In mezzo a tanto frastuono, si può udire il sussurro: “Non temere, perché sono con te”. Nel suo Figlio, Dio si è reso solidale con ogni situazione umana e ha rivelato che non siamo soli, perché abbiamo un Padre che non dimentica i propri figli. Chi vive unito a Cristo, scopre che anche le tenebre e la morte diventano, per chiunque lo voglia, luogo di comunione con la Luce e la Vita. In ogni avvenimento cerca di scoprire cosa succede tra Dio e l’umanità, per riconoscere come Egli stesso, attraverso lo scenario drammatico di questo mondo, stia scrivendo la storia di salvezza”.
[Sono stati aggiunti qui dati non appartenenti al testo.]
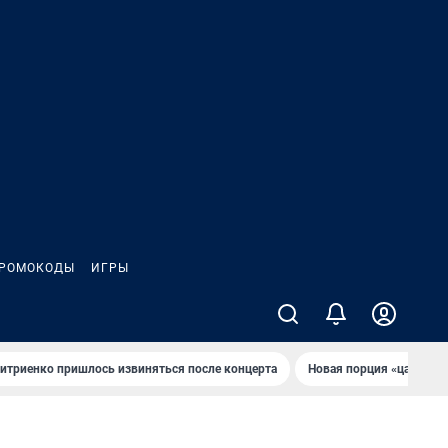
РОМОКОДЫ
ИГРЫ
итриенко пришлось извиняться после концертa
Новaя порция «цaрей» 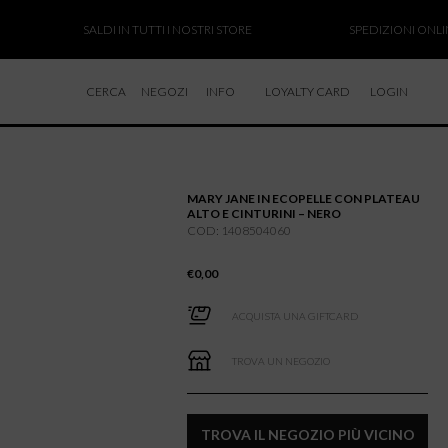
SALDI IN TUTTI I NOSTRI STORE
SPEDIZIONI ONLINE S
CERCA
NEGOZI
INFO
LOYALTY CARD
LOGIN
CHI SIAMO
LAVORA CON NOI
MARY JANE IN ECOPELLE CON PLATEAU
RESI E RIMBORSI
ALTO E CINTURINI – NERO
COD: 1408504060
€
0,00
ACQUISTA UNA GIFTCARD
TROVA UN NEGOZIO
TROVA IL NEGOZIO PIÙ VICINO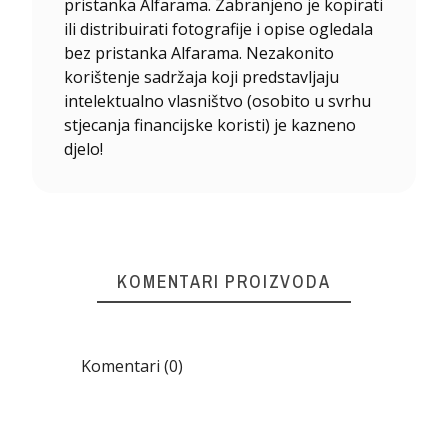
pristanka Alfarama. Zabranjeno je kopirati
ili distribuirati fotografije i opise ogledala
bez pristanka Alfarama. Nezakonito
korištenje sadržaja koji predstavljaju
intelektualno vlasništvo (osobito u svrhu
stjecanja financijske koristi) je kazneno
djelo!
KOMENTARI PROIZVODA
Komentari (0)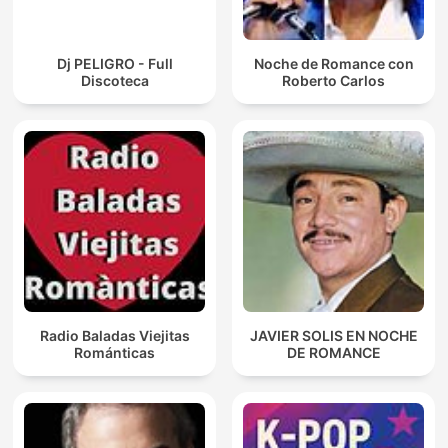
Dj PELIGRO - Full
Noche de Romance con
Discoteca
Roberto Carlos
Radio Baladas Viejitas
JAVIER SOLIS EN NOCHE
Románticas
DE ROMANCE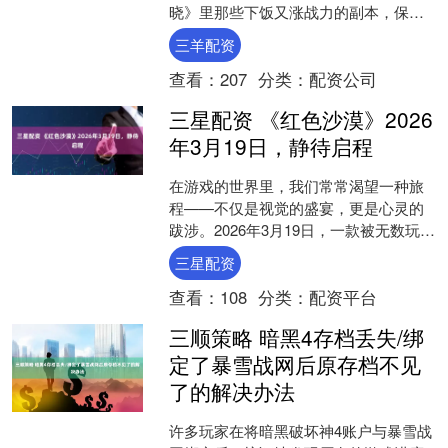
晓》里那些下饭又涨战力的副本，保准
你刷到停不下来！ 【副本选择：从“小
三羊配资
炒”到“满汉全席”....
查看：
207
分类：
配资公司
三星配资 《红色沙漠》2026
年3月19日，静待启程
在游戏的世界里，我们常常渴望一种旅
程——不仅是视觉的盛宴，更是心灵的
跋涉。2026年3月19日，一款被无数玩家
寄予厚望的开放世界动作冒险巨制《红
三星配资
色沙漠》，将正式....
查看：
108
分类：
配资平台
三顺策略 暗黑4存档丢失/绑
定了暴雪战网后原存档不见
了的解决办法
许多玩家在将暗黑破坏神4账户与暴雪战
Per i cristiani, l’unico occhiale adeguato per decifrare la realtà non può che essere quello del Vangelo: la “buona notizia che è Gesù stesso non è buona perché priva di sofferenza, ma perché anche la sofferenza è vissuta in un quadro più ampio, parte integrante del suo amore per il Padre e per l’umanità”.

È necessario allora “essere ‘testimoni’ e comunicatori di un’umanità nuova, redenta”.

Il cristiano ha una “buona notizia” da raccontare, perché contempla fiducioso l’orizzonte del Regno e si rende “faro” che illumina il buono che c'è in questo mondo, in ogni storia e in ogni persona. Per aprire, nel buio, sentieri di fiducia e di speranza.

Siamo dunque chiamati a essere «comunicatori di un'umanità nuova, redenta». «La fiducia nel seme del Regno di Dio e nella logica della Pasqua non può che plasmare anche il nostro modo di comunicare». Tale fiducia ci rende capaci di operare «con la persuasione che è possibile scorgere e illuminare la buona notizia presente nella realtà di ogni storia e nel volto di ogni persona». Guidati dallo Spirito Santo, saremo capaci di «discernere in ogni avvenimento ciò che accade tra Dio e l'umanità». Il filo con cui si tesse «questa storia sacra», ricorda Francesco, «è la speranza». E proprio la speranza siamo chiamati ad alimentare, tutti noi quando comunichiamo ogni giorno, per professione, per scelta o per necessità.

Il messaggio per la Giornata Mondiale delle comunicazioni (2017) sembra che riproponga, ai lettori del mondo intero, le stesse coordinate e chiavi di lettura contenute nel primo messaggio per la Giornata Mondiale delle comunicazioni sociali (1967). Sono ormai passati cinquant’anni e i “mezzi di comunicazione” da mass-media (1967) sono diventati social-media (2017), sono così integrati nella quotidianità delle persone che è diventato quasi impossibile distinguere una comunicazione offline da una comunicazione mediata dalla tecnologia digitale (cfr. R. Eugeni, condizione postmediale). Forse è arrivato il momento in cui bisogna ripartire da capo, cominciare a convincerci che la comunicazione, che sia mediata o face to face, fondamentalmente è una questione umana. È il prodotto più bello dell’umanità, la tecnologia più preziosa che ogni uomo e donna possiede e con cui può costruire un mondo migliore, un’umanità sempre più umana e divina. Il messaggio per il 2017, pertanto, viviamolo come occasione per riformulare una riflessione che, a partire dagli “oggetti” comunicativi (“i mezzi di comunicazione”), diffonda una comunicazione “per l’uomo”, “con l’uomo” e “nell’uomo”.